The problems are systematically arranged to reveal the evolution of concepts and ideas of the subject Includes various levels of problems - some are easy and straightforward, while others are more challenging All problems are elegantly solved

**Author**: M. Ram Murty,Jody Esmonde

**Publisher:** Springer Science & Business Media

**ISBN:** 0387221824

**Category:** Mathematics

**Page:** 352

**View:** 3731

It has become clear that problem solving plays an extremely important role in mathematical research. This book is a collection of about 500 problems in algebraic number theory. They are systematically arranged to reveal the evolution of concepts and ideas of the subject. For this new edition the authors have added a new chapter and revised several sections.

**Author**: Henri Cohen

**Publisher:** Springer Science & Business Media

**ISBN:** 3662029456

**Category:** Mathematics

**Page:** 536

**View:** 733

A description of 148 algorithms fundamental to number-theoretic computations, in particular for computations related to algebraic number theory, elliptic curves, primality testing and factoring. The first seven chapters guide readers to the heart of current research in computational algebraic number theory, including recent algorithms for computing class groups and units, as well as elliptic curve computations, while the last three chapters survey factoring and primality testing methods, including a detailed description of the number field sieve algorithm. The whole is rounded off with a description of available computer packages and some useful tables, backed by numerous exercises.

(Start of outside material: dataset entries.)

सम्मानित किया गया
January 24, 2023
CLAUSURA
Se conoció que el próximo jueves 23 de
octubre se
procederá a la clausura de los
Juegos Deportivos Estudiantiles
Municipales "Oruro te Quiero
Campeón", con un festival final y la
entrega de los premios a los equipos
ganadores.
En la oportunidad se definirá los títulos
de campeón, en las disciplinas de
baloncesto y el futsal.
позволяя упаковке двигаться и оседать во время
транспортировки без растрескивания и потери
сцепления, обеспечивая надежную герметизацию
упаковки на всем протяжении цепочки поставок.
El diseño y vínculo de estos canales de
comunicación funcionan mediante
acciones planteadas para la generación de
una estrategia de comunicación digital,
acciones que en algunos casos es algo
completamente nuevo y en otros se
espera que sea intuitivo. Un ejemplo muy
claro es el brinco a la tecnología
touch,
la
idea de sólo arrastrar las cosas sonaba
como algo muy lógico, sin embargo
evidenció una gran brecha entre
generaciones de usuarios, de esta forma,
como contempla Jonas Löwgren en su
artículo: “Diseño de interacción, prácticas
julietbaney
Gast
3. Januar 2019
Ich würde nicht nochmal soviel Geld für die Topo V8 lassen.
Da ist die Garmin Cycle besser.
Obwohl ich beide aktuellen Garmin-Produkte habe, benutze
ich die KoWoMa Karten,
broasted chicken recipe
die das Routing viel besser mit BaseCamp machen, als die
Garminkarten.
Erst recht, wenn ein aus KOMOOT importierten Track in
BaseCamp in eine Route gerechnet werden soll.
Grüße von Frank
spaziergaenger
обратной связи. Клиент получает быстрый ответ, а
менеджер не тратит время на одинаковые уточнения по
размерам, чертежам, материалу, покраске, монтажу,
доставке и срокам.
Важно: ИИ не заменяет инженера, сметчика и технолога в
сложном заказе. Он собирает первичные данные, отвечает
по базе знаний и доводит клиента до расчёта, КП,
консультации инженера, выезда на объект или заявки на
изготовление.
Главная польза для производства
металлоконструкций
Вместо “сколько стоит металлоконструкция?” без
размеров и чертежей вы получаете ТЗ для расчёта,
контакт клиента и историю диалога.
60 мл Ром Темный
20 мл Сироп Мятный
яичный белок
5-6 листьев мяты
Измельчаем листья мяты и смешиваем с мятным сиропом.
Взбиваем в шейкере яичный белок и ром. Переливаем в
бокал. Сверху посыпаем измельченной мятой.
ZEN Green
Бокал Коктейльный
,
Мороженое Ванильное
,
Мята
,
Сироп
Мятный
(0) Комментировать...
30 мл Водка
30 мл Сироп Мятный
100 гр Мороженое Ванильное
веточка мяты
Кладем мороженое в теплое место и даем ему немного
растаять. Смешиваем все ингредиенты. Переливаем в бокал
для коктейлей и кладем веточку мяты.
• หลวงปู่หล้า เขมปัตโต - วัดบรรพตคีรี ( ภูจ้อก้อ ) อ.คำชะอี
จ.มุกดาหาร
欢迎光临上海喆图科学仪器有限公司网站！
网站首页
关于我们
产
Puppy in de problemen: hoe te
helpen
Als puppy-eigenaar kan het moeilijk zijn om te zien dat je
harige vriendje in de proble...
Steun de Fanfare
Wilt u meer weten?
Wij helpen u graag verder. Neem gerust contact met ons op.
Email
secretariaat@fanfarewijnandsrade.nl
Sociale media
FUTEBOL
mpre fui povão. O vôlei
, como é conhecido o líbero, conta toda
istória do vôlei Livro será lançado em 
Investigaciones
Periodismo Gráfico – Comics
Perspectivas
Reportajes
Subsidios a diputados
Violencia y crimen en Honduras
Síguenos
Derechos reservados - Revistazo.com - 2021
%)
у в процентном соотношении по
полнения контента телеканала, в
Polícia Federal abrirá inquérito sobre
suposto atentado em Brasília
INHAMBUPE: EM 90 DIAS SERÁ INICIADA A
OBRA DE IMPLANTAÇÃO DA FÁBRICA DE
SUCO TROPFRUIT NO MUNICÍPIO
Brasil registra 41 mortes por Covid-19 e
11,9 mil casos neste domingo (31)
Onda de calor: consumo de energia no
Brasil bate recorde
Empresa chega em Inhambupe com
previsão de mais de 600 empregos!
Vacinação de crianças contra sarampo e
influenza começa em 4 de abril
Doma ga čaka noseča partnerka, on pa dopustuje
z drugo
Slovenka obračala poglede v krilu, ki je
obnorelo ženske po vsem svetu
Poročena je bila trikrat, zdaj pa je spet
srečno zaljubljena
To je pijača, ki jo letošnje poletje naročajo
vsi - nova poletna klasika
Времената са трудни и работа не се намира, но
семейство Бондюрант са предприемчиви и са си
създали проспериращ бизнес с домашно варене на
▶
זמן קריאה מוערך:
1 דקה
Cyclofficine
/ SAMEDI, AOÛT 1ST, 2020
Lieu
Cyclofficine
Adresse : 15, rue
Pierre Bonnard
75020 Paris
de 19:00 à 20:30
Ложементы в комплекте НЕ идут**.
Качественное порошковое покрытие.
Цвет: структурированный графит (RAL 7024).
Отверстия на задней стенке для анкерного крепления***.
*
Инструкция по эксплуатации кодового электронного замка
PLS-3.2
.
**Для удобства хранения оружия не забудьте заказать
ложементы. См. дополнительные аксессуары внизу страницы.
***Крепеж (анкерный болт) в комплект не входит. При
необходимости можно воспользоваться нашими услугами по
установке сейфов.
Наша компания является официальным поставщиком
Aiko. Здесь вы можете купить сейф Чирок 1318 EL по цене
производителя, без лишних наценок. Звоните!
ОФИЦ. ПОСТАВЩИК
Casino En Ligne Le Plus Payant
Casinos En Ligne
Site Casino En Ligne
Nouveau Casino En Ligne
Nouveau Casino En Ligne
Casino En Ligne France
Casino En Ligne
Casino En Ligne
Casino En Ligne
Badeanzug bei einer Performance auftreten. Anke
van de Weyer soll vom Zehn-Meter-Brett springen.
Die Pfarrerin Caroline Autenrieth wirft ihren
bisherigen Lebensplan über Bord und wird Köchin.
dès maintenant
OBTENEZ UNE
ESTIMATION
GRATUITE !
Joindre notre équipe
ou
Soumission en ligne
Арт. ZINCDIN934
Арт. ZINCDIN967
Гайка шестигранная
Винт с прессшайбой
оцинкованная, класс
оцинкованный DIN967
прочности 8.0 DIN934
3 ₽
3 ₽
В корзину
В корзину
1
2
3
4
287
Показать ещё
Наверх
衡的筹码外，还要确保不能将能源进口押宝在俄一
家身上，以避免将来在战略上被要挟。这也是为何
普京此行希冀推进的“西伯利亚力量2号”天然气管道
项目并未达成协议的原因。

Written by an authority in the field, and one with great practical and teaching experience, this is certain to become the standard and indispensable reference on the subject.
*A Genetic Introduction to Algebraic Number Theory*

**Author**: Harold M. Edwards

**Publisher:** Springer Science & Business Media

**ISBN:** 9780387950020

**Category:** Mathematics

**Page:** 410

**View:** 9138

This introduction to algebraic number theory via "Fermat's Last Theorem" follows its historical development, beginning with the work of Fermat and ending with Kummer theory of "ideal" factorization. In treats elementary topics, new concepts and techniques; and it details the application of Kummer theory to quadratic integers, relating it to Gauss theory of binary quadratic forms, an interesting connection not explored in any other book.

**Author**: Ian Stewart

**Publisher:** Springer

**ISBN:** 9780412138409

**Category:** Science

**Page:** 257

**View:** 3539

The title of this book may be read in two ways. One is 'algebraic number-theory', that is, the theory of numbers viewed algebraically; the other, 'algebraic-number theory', the study of algebraic numbers. Both readings are compatible with our aims, and both are perhaps misleading. Misleading, because a proper coverage of either topic would require more space than is available, and demand more of the reader than we wish to; compatible, because our aim is to illustrate how some of the basic notions of the theory of algebraic numbers may be applied to problems in number theory. Algebra is an easy subject to compartmentalize, with topics such as 'groups', 'rings' or 'modules' being taught in comparative isolation. Many students view it this way. While it would be easy to exaggerate this tendency, it is not an especially desirable one. The leading mathematicians of the nineteenth and early twentieth centuries developed and used most of the basic results and techniques of linear algebra for perhaps a hundred years, without ever defining an abstract vector space: nor is there anything to suggest that they suf fered thereby. This historical fact may indicate that abstrac tion is not always as necessary as one commonly imagines; on the other hand the axiomatization of mathematics has led to enormous organizational and conceptual gains.

**Author**: U.S.R. Murty

**Publisher:** Springer Science & Business Media

**ISBN:** 0387723498

**Category:** Mathematics

**Page:** 506

**View:** 5590

This informative and exhaustive study gives a problem-solving approach to the difficult subject of analytic number theory. It is primarily aimed at graduate students and senior undergraduates. The goal is to provide a rapid introduction to analytic methods and the ways in which they are used to study the distribution of prime numbers. The book also includes an introduction to p-adic analytic methods. It is ideal for a first course in analytic number theory. The new edition has been completely rewritten, errors have been corrected, and there is a new chapter on the arithmetic progression of primes.

**Author**: Robert B. Ash

**Publisher:** Courier Corporation

**ISBN:** 0486477541

**Category:** Mathematics

**Page:** 112

**View:** 7164

This text for a graduate-level course covers the general theory of factorization of ideals in Dedekind domains as well as the number field case. It illustrates the use of Kummer's theorem, proofs of the Dirichlet unit theorem, and Minkowski bounds on element and ideal norms. 2003 edition.

**Author**: Henri Cohen

**Publisher:** Springer Science & Business Media

**ISBN:** 1441984895

**Category:** Mathematics

**Page:** 581

**View:** 1741

Written by an authority with great practical and teaching experience in the field, this book addresses a number of topics in computational number theory. Chapters one through five form a homogenous subject matter suitable for a six-month or year-long course in computational number theory. The subsequent chapters deal with more miscellaneous subjects.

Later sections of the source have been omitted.